Announcement

Collapse
No announcement yet.

Dynamic shadows artifacts

Collapse
X
 
  • Filter
  • Time
  • Show
Clear All
new posts

    Originally posted by spacegojira View Post
    Epic should have hired Kalle-H instead.
    Dude.... come on.

    Comment


      Originally posted by spacegojira View Post
      Epic should have hired Kalle-H instead.
      Why Epic doesn't respond anymore, summarized in one post.

      Comment


        Yeah, let's stay professional here. I'm very happy with Krzysztof's feedback on this issue, and I'm confident we'll get an update on this. We really don't need personal attacks.
        Helium Rain, a realistic space opera

        Comment


          Oh come on, I just praised Kalle-H, I didn't say Krzysztof is a bad person, don't be so sensitive. Didn't you read my post where I welcomed him to the community?

          But, if that was hurtful towards him, I apologize.
          Last edited by spacegojira; 02-21-2018, 05:19 AM.

          Comment


            Code:
                #if (!MODULATED_SHADOWS) || (FEATURE_LEVEL >= FEATURE_LEVEL_SM4 && !FORWARD_SHADING && !APPLY_TRANSLUCENCY_SHADOWS)
                    FGBufferData GBufferData = GetGBufferData(ScreenUV);
                #endif
                #if !MODULATED_SHADOWS
                    #if USE_PCSS
                        #if SPOT_LIGHT_PCSS
                            float Attenuation = GetLightInfluenceMask(WorldPosition) * saturate(dot(GBufferData.WorldNormal, DeferredLightUniforms.LightPosition - WorldPosition));
                        #else
                            float Attenuation = saturate(dot(GBufferData.WorldNormal, DeferredLightUniforms.NormalizedLightDirection));
                        #endif
                    #else
                        // Both spot and directional light use same shadowing code. Select proper direction. No need to normalize.
                        half3 Dir = DeferredLightUniforms.LightInvRadius > 0 ? (DeferredLightUniforms.LightPosition - WorldPosition) : DeferredLightUniforms.NormalizedLightDirection;
                        float Attenuation = GetLightInfluenceMask(WorldPosition)  * saturate(dot(GBufferData.WorldNormal, Dir));
                    #endif
                BRANCH
                if (Attenuation > 0)
                //Shadow sampling code.
            Just tested some early outs with shadow sampling. With 4 stationary spots lights these early outs saved about 5.5ms with my laptop. Can't really make pull request because it's not compatible with PCSS_SHARE_PER_PIXEL_QUAD used in ShadowPercentageCloserFiltering. Can't have divergent branching when using explicit derivates inside.
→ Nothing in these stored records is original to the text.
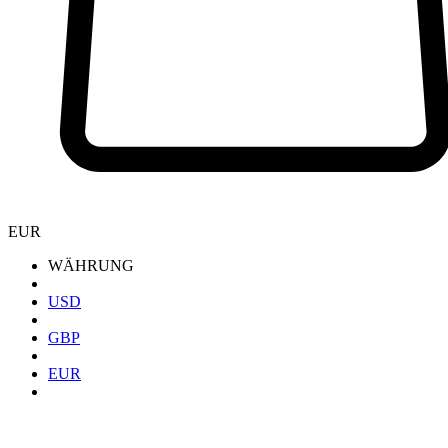
EUR
WÄHRUNG
USD
GBP
EUR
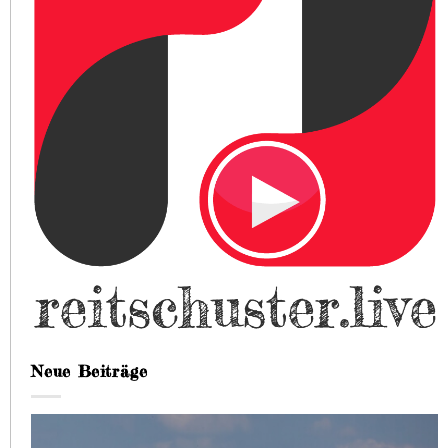
Neue Beiträge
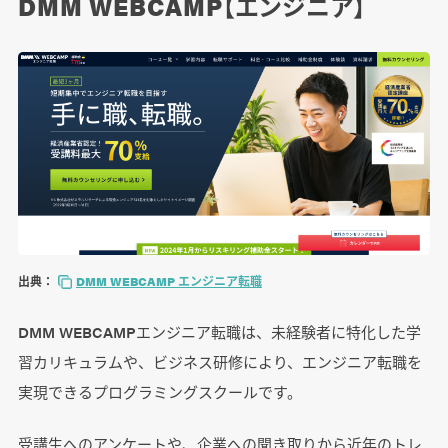
DMM WEBCAMP【エンジニア】
出典：
DMM WEBCAMP エンジニア転職
DMM WEBCAMPエンジニア転職は、未経験者に特化した学
習カリキュラムや、ビジネス研修により、エンジニア転職を
実現できるプログラミングスクールです。
受講生へのアンケートや、企業への聞き取りから近年のトレ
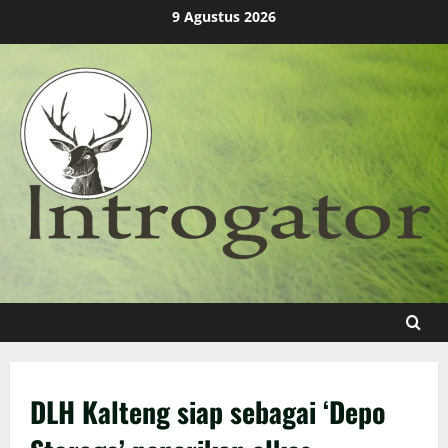
Skip
9 Agustus 2026
to
content
DLH Kalteng siap sebagai ‘Depo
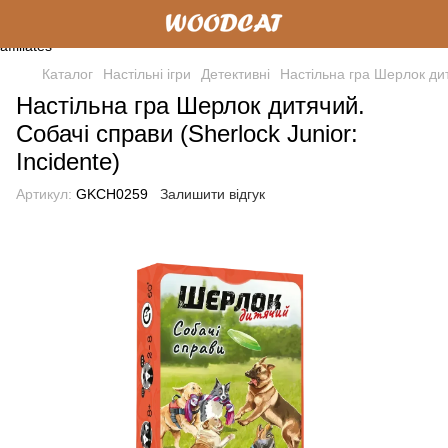
Каталог
Настільні ігри
Детективні
Настільна гра Шерлок дитя
Настільна гра Шерлок дитячий.
Собачі справи (Sherlock Junior:
Incidente)
Артикул:
GKCH0259
Залишити відгук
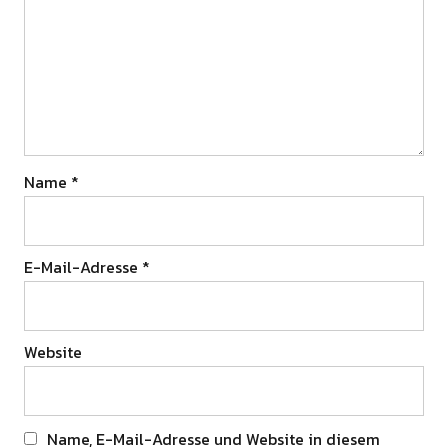
Name
*
E-Mail-Adresse
*
Website
Name, E-Mail-Adresse und Website in diesem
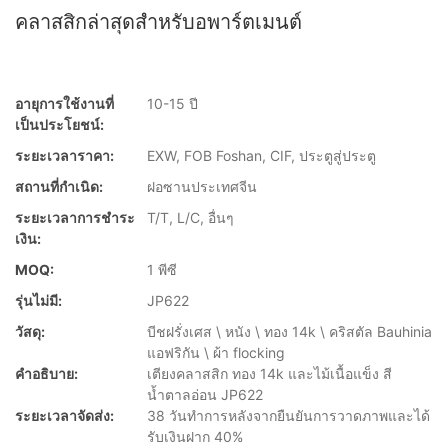
คลาสสิกล่าสุดสำหรับอพาร์ตเมนต์
อายุการใช้งานที่
10-15 ปี
เป็นประโยชน์:
ระยะเวลาราคา:
EXW, FOB Foshan, CIF, ประตูสู่ประตู
สถานที่กำเนิด:
ฝอซานประเทศจีน
ระยะเวลาการชำระ
T/T, L/C, อื่นๆ
เงิน:
MOQ:
1 พีซี
รุ่นไม่มี:
JP622
วัสดุ:
บีชฝรั่งเศส \ หนัง \ ทอง 14k \ คริสตัล Bauhinia
แอฟริกัน \ ผ้า flocking
คำอธิบาย:
เตียงคลาสสิก ทอง 14k และไม้เนื้อแข็ง สี
น้ำตาลอ่อน JP622
ระยะเวลาจัดส่ง:
38 วันทำการหลังจากยืนยันการวาดภาพและได้
รับเงินฝาก 40%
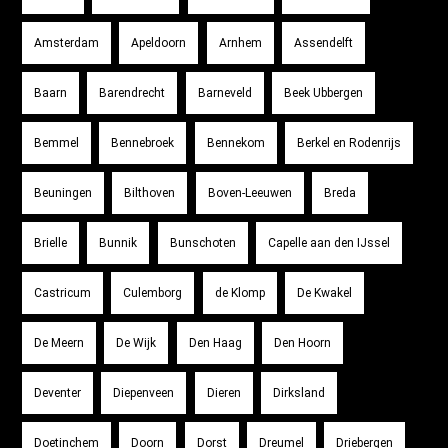
Amsterdam
Apeldoorn
Arnhem
Assendelft
Baarn
Barendrecht
Barneveld
Beek Ubbergen
Bemmel
Bennebroek
Bennekom
Berkel en Rodenrijs
Beuningen
Bilthoven
Boven-Leeuwen
Breda
Brielle
Bunnik
Bunschoten
Capelle aan den IJssel
Castricum
Culemborg
de Klomp
De Kwakel
De Meern
De Wijk
Den Haag
Den Hoorn
Deventer
Diepenveen
Dieren
Dirksland
Doetinchem
Doorn
Dorst
Dreumel
Driebergen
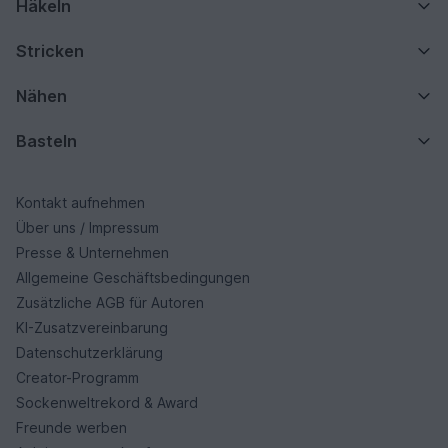
Häkeln
Stricken
Nähen
Basteln
Kontakt aufnehmen
Über uns / Impressum
Presse & Unternehmen
Allgemeine Geschäftsbedingungen
Zusätzliche AGB für Autoren
KI-Zusatzvereinbarung
Datenschutzerklärung
Creator-Programm
Sockenweltrekord & Award
Freunde werben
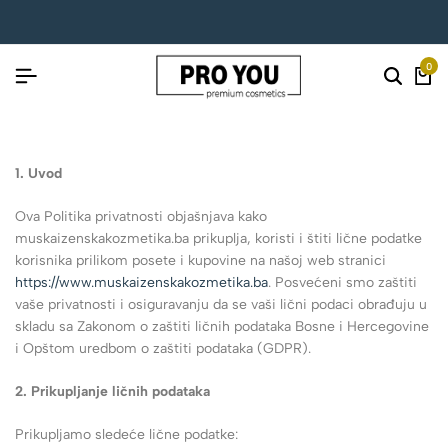
0
1. Uvod
Ova Politika privatnosti objašnjava kako
muskaizenskakozmetika.ba prikuplja, koristi i štiti lične podatke
korisnika prilikom posete i kupovine na našoj web stranici
https://www.muskaizenskakozmetika.ba
. Posvećeni smo zaštiti
vaše privatnosti i osiguravanju da se vaši lični podaci obrađuju u
skladu sa Zakonom o zaštiti ličnih podataka Bosne i Hercegovine
i Opštom uredbom o zaštiti podataka (GDPR).
2. Prikupljanje ličnih podataka
Prikupljamo sledeće lične podatke:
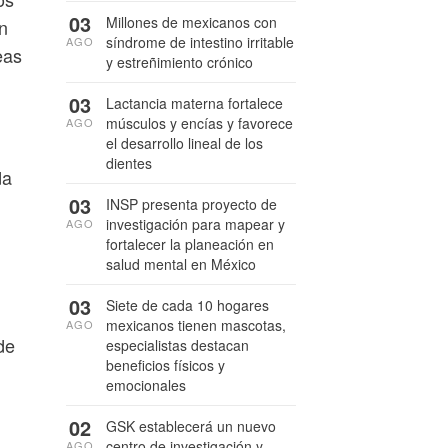
03
Millones de mexicanos con
n
síndrome de intestino irritable
AGO
eas
y estreñimiento crónico
03
Lactancia materna fortalece
músculos y encías y favorece
AGO
el desarrollo lineal de los
dientes
da
03
INSP presenta proyecto de
investigación para mapear y
AGO
fortalecer la planeación en
salud mental en México
03
Siete de cada 10 hogares
mexicanos tienen mascotas,
AGO
de
especialistas destacan
beneficios físicos y
emocionales
02
GSK establecerá un nuevo
centro de investigación y
AGO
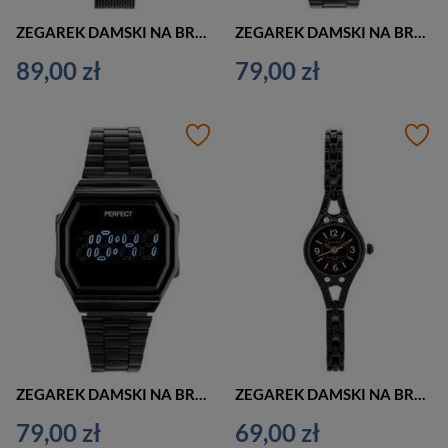
ZEGAREK DAMSKI NA BRANSOLECIE CZARNY PERFECT S639 - WAŻKA (zp934f)
ZEGAREK DAMSKI NA BRANSOLECIE ELEGANCKI LED PERFECT A8039 (zp916c)
89,00 zł
79,00 zł
ZEGAREK DAMSKI NA BRANSOLECIE ELEGANCKI LED PERFECT A8039 (zp916d)
ZEGAREK DAMSKI NA BRANSOLECIE ELEGANCKI EXTREIM EXT-Y008A-4A (zx687d)
79,00 zł
69,00 zł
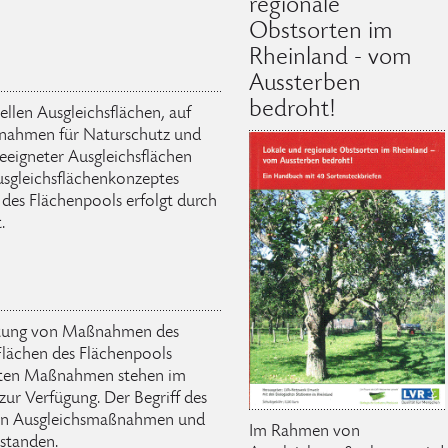
regionale
Obstsorten im
Rheinland - vom
Aussterben
bedroht!
llen Ausgleichsflächen, auf
aßnahmen für Naturschutz und
eeigneter Ausgleichsflächen
usgleichsflächenkonzeptes
 des Flächenpools erfolgt durch
.
ratung von Maßnahmen des
Flächen des Flächenpools
egten Maßnahmen stehen im
zur Verfügung. Der Begriff des
von Ausgleichsmaßnahmen und
Im Rahmen von
rstanden.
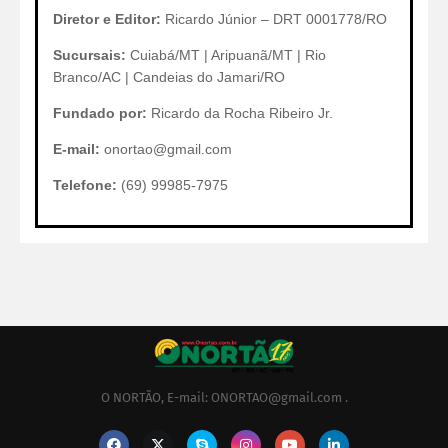
Diretor e Editor:
Ricardo Júnior – DRT 0001778/RO
Sucursais:
Cuiabá/MT | Aripuanã/MT | Rio
Branco/AC | Candeias do Jamari/RO
Fundado por:
Ricardo da Rocha Ribeiro Jr.
E-mail:
onortao@gmail.com
Telefone:
(69) 99985-7975
O NORTÃO, E-mail: ONORTAO@gmail.com .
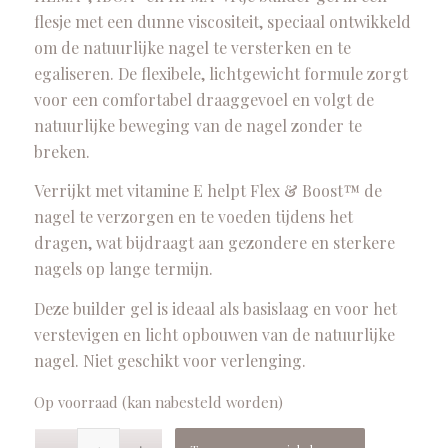
flesje met een dunne viscositeit, speciaal ontwikkeld
om de natuurlijke nagel te versterken en te
egaliseren. De flexibele, lichtgewicht formule zorgt
voor een comfortabel draaggevoel en volgt de
natuurlijke beweging van de nagel zonder te
breken.
Verrijkt met vitamine E helpt Flex & Boost™ de
nagel te verzorgen en te voeden tijdens het
dragen, wat bijdraagt aan gezondere en sterkere
nagels op lange termijn.
Deze builder gel is ideaal als basislaag en voor het
verstevigen en licht opbouwen van de natuurlijke
nagel. Niet geschikt voor verlenging.
Op voorraad (kan nabesteld worden)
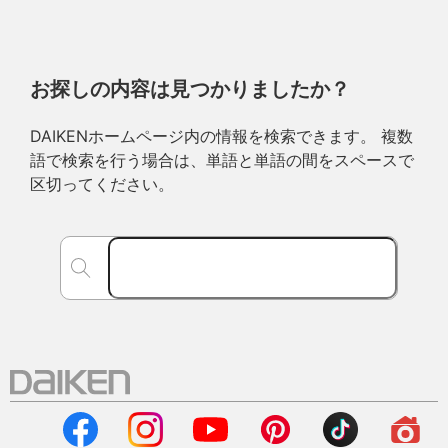
お探しの内容は見つかりましたか？
DAIKENホームページ内の情報を検索できます。 複数
語で検索を行う場合は、単語と単語の間をスペースで
区切ってください。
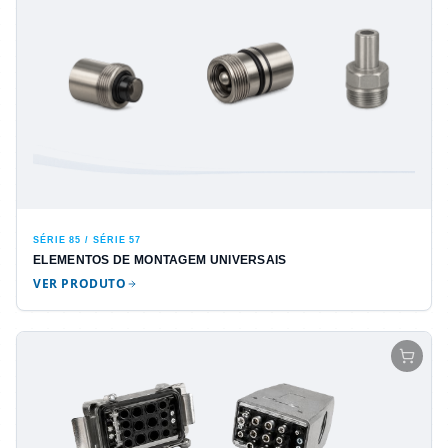
SÉRIE 85 / SÉRIE 57
ELEMENTOS DE MONTAGEM UNIVERSAIS
VER PRODUTO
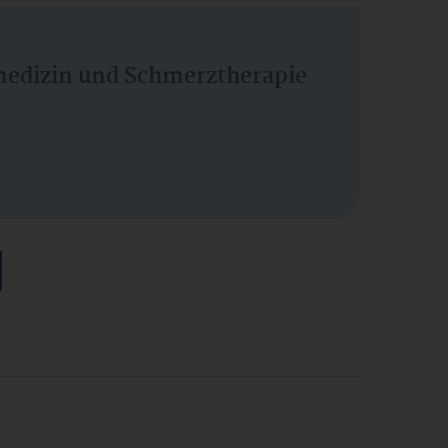
vmedizin und Schmerztherapie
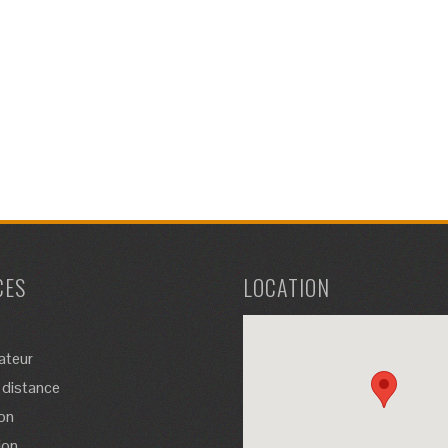
CES
LOCATION
ateur
 distance
on
ion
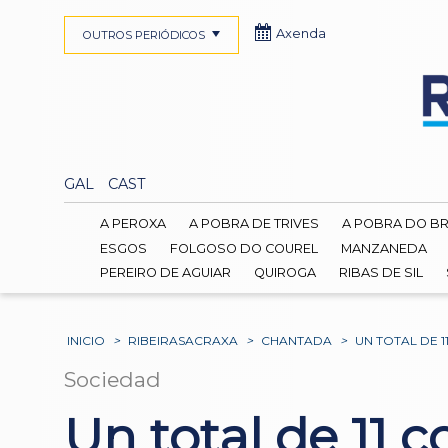
Axenda
OUTROS PERIÓDICOS
GAL
CAST
A PEROXA
A POBRA DE TRIVES
A POBRA DO B
ESGOS
FOLGOSO DO COUREL
MANZANEDA
PEREIRO DE AGUIAR
QUIROGA
RIBAS DE SIL
INICIO
>
RIBEIRASACRAXA
>
CHANTADA
>
UN TOTAL DE 
Sociedad
Un total de 11 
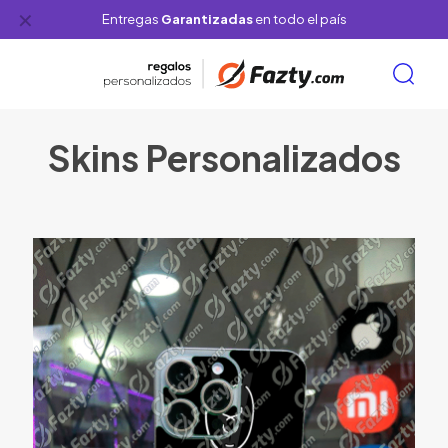
✕
Entregas
Garantizadas
en todo el país
Skins Personalizados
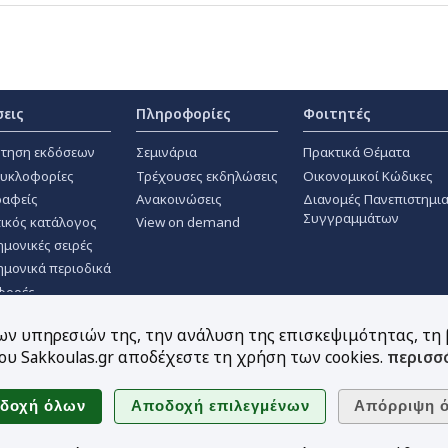
σεις
Πληροφορίες
Φοιτητές
τηση εκδόσεων
Σεμινάρια
Πρακτικά Θέματα
κυκλοφορίες
Τρέχουσες εκδηλώσεις
Οικονομικοί Κώδικες
αφείς
Ανακοινώσεις
Διανομές Πανεπιστημι
Συγγραμμάτων
ικός κατάλογος
View on demand
ημονικές σειρές
ημονικά περιοδικά
φορές
των υπηρεσιών της, την ανάλυση της επισκεψιμότητας, τη
υ Sakkoulas.gr αποδέχεστε τη χρήση των cookies.
περισσ
Ακολουθήστε μας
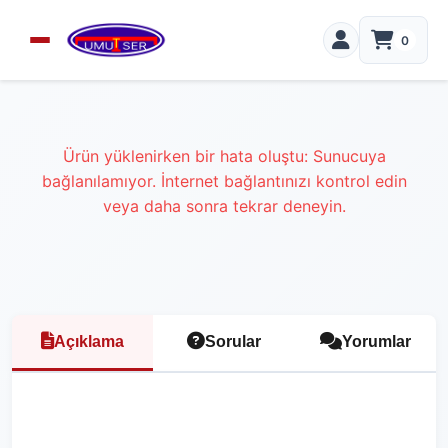
0
Ürün yüklenirken bir hata oluştu: Sunucuya
bağlanılamıyor. İnternet bağlantınızı kontrol edin
veya daha sonra tekrar deneyin.
Açıklama
Sorular
Yorumlar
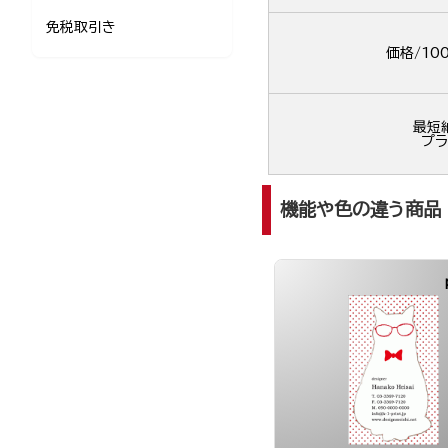
免税取引き
価格/10
最短
プラ
機能や色の違う商品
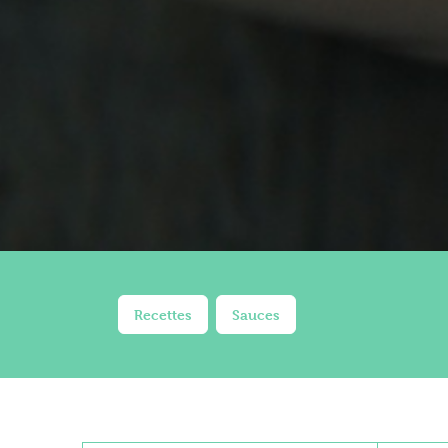
Recettes
Sauces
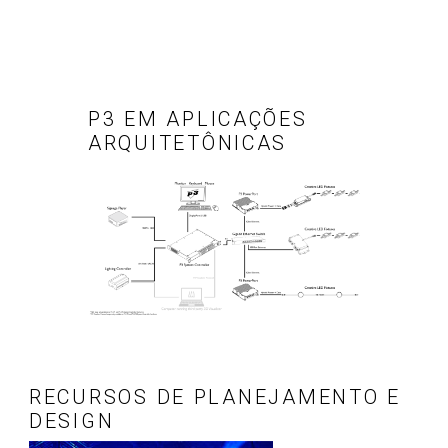
P3 EM APLICAÇÕES
ARQUITETÔNICAS
RECURSOS DE PLANEJAMENTO E
DESIGN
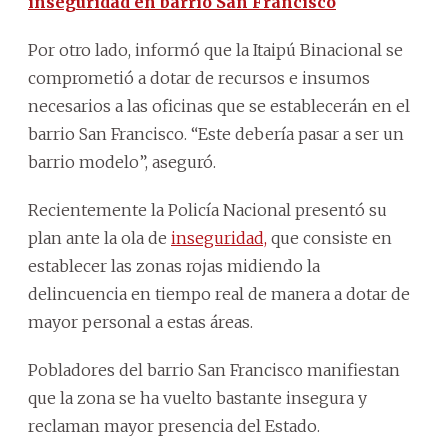
inseguridad en barrio San Francisco
Por otro lado, informó que la Itaipú Binacional se
comprometió a dotar de recursos e insumos
necesarios a las oficinas que se establecerán en el
barrio San Francisco. “Este debería pasar a ser un
barrio modelo”, aseguró.
Recientemente la Policía Nacional presentó su
plan ante la ola de
inseguridad,
que consiste en
establecer las zonas rojas midiendo la
delincuencia en tiempo real de manera a dotar de
mayor personal a estas áreas.
Pobladores del barrio San Francisco manifiestan
que la zona se ha vuelto bastante insegura y
reclaman mayor presencia del Estado.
            Normal pointing towards light and pixel inside spotlight volume tests are equally benefical in my test scene.

            Normal pointing light test also combines ShadingModel unlit test with this PR. https://github.com/EpicGames/UnrealEngine/pull/4441 (unlit pixels do not need normal and it's defined as(0,0,0) )
            But without that optimization it's might be beneficial explicitly test if pixel shading model is Unlit.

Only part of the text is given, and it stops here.